The first problem involves maintaining a summary matrix or sketch from a data stream. We follow an established framework for low-rank approximation of streaming data, called incremental SVD (IncSVD), where computing the SVD is the main computational bottleneck. Prior work used SVD methods for dense matrices, but the cost of these methods is computationally intractable given the volume of data streamed in the problems we consider. Using error bounds from prior work, we first present an analysis to support our argument that one must use iterative Krylov subspace methods to address the streaming-sketching problem with minimal error. We investigate the role of randomization techniques for estimating error by sampling, which is necessary since the data is assumed to be never available in its entirety. We consider an application from kernel learning that requires a low-rank SVD approximation of a large, dense matrix.

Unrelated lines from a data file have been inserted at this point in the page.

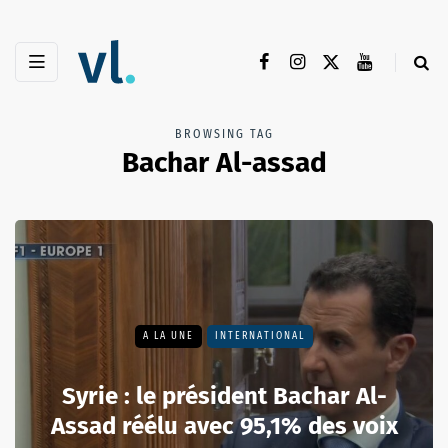
BROWSING TAG
Bachar Al-assad
A LA UNE
INTERNATIONAL
Syrie : le président Bachar Al-
Assad réélu avec 95,1% des voix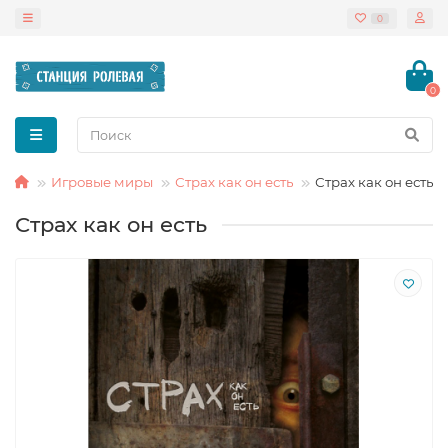
0
0
Игровые миры
Страх как он есть
Страх как он есть
Страх как он есть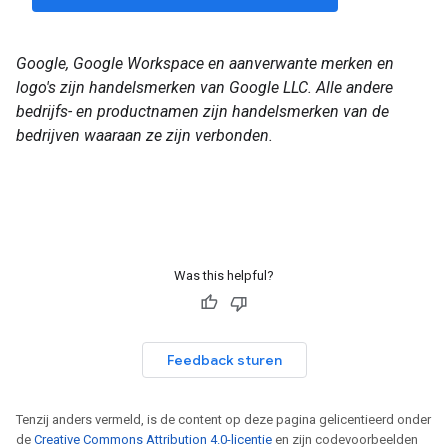
Google, Google Workspace en aanverwante merken en
logo's zijn handelsmerken van Google LLC. Alle andere
bedrijfs- en productnamen zijn handelsmerken van de
bedrijven waaraan ze zijn verbonden.
Was this helpful?
Feedback sturen
Tenzij anders vermeld, is de content op deze pagina gelicentieerd onder
de
Creative Commons Attribution 4.0-licentie
en zijn codevoorbeelden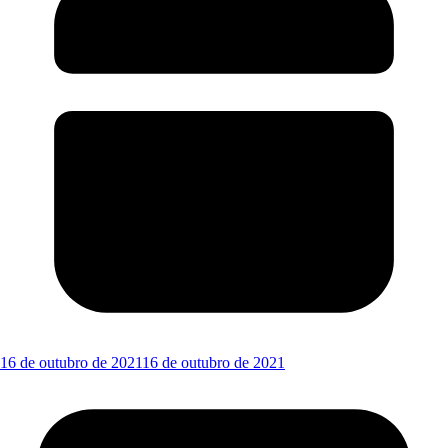
16 de outubro de 2021
16 de outubro de 2021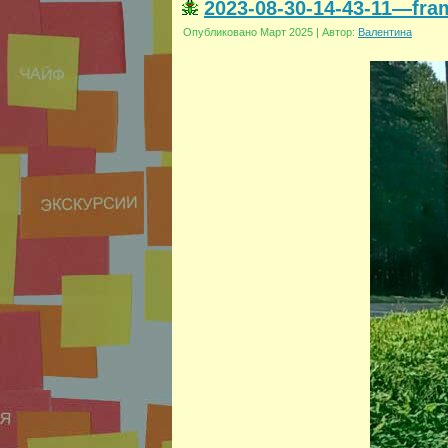
2023-08-30-14-43-11—fra
Опубликовано
Март 2025
|
Автор:
Валентина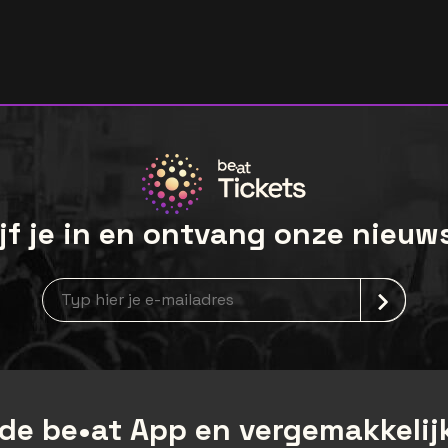
jf je in en ontvang onze nieuw
Nieuwsbrief aanmelding
de be•at App en vergemakkelijk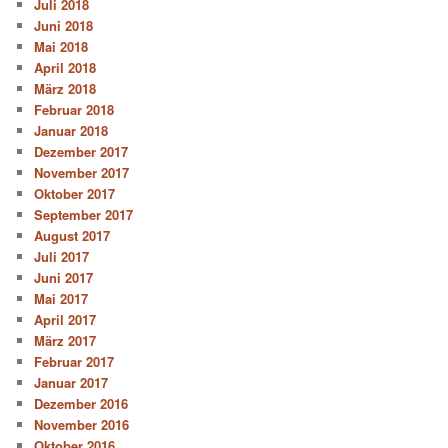
Juli 2018
Juni 2018
Mai 2018
April 2018
März 2018
Februar 2018
Januar 2018
Dezember 2017
November 2017
Oktober 2017
September 2017
August 2017
Juli 2017
Juni 2017
Mai 2017
April 2017
März 2017
Februar 2017
Januar 2017
Dezember 2016
November 2016
Oktober 2016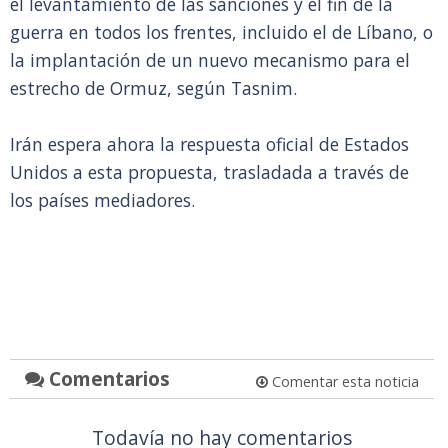
el levantamiento de las sanciones y el fin de la
guerra en todos los frentes, incluido el de Líbano, o
la implantación de un nuevo mecanismo para el
estrecho de Ormuz, según Tasnim.
Irán espera ahora la respuesta oficial de Estados
Unidos a esta propuesta, trasladada a través de
los países mediadores.
Comentarios
Comentar esta noticia
Todavía no hay comentarios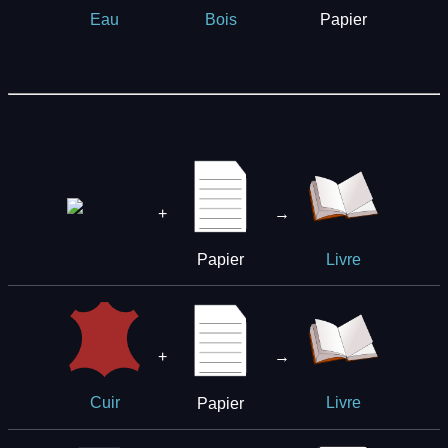
Papier
Eau
Bois
+
→
Papier
Livre
+
→
Papier
Cuir
Livre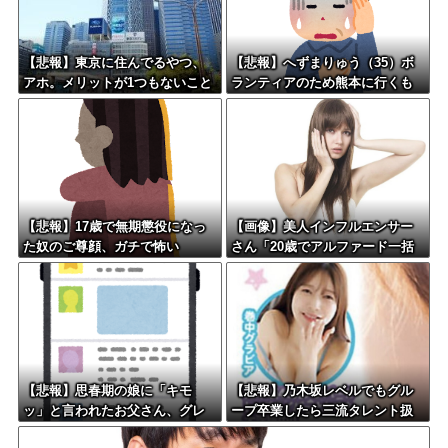
【悲報】東京に住んでるやつ、
【悲報】へずまりゅう（35）ボ
アホ。メリットが1つもないこと
ランティアのため熊本に行くも
が判明
体調不良で病院に行く
【悲報】17歳で無期懲役になっ
【画像】美人インフルエンサー
た奴のご尊顔、ガチで怖い
さん「20歳でアルファード一括
で買えちゃう私って素敵」←こ
れってガチなん？それともネタ
なん？w w w w w w w w w
【悲報】思春期の娘に「キモ
【悲報】乃木坂レベルでもグル
ッ」と言われたお父さん、グレ
ープ卒業したら三流タレント扱
るｗｗｗｗｗｗｗ
いになる模様・・・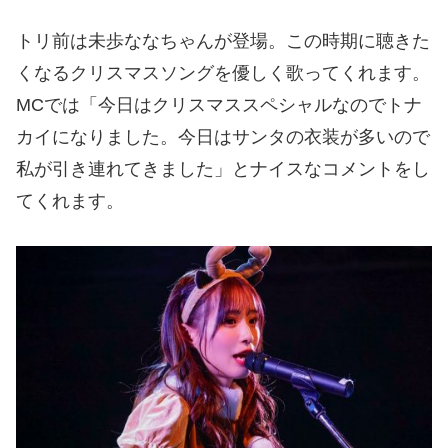
トリ前は未歩ななちゃんが登場。この時期に聴きた
くなるクリスマスソングを優しく歌ってくれます。
MCでは「今日はクリスマススペシャルなのでトナ
カイになりました。今日はサンタの衣装が多いので
私が引き連れてきました」とナイスなコメントをし
てくれます。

The second problem involves computing a low-rank CP decomposition model when the input has entries that are non-negative integers, or counts, that are assumed to follow a Poisson distribution. We develop a hybrid method that switches between deterministic and randomized algorithms to leverage desirable computational properties with the overall goal of achieving optimal accuracy-performance trade-off. This investigation begins with a systematic study of the algorithms at hand and concludes with a method for nonlinear, nonconvex global optimization.
Bio:
Jeremy Myers is a Ph.D Candidate under the supervision of Dr. Andreas Stathopoulos in the Computer Science Department at William & Mary. His research focuses on algorithms at the intersection of numerical linear algebra, machine learning, and data science. Additionally, Jeremy has conducted doctoral research under the supervision of Dr. Daniel Dunlavy at Sandia National Laboratories in Albuquerque, NM, and Livermore, CA, since 2019. His research has appeared in IEEE HPEC20 & IEEE HPEC21. He has co- organized minisymposia at SIAM LA21 and SIAM PP22. He received a B.S. and a M.S. in Mathematical Sciences from Virginia Commonwealth University in Richmond, VA, in 2014 and 2017, respectively. He received a B.A. in International Affairs from James Madison University in Harrisonburg, VA, in 2009.